**Task description:** Copy out again, unchanged, the line that contains "до 30 000 рублей" and every line after it down to the last line of the data.

**The records:**
________________________________________

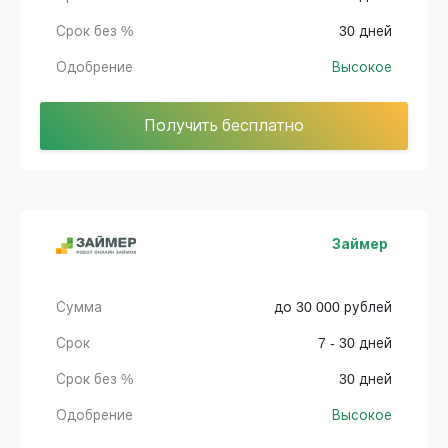
Срок без %
30 дней
Одобрение
Высокое
Получить бесплатно
Займер
Сумма
до 30 000 рублей
Срок
7 - 30 дней
Срок без %
30 дней
Одобрение
Высокое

________________________________________

**Solution for this problem:**
до 30 000 рублей
Срок
7 - 30 дней
Срок без %
30 дней
Одобрение
Высокое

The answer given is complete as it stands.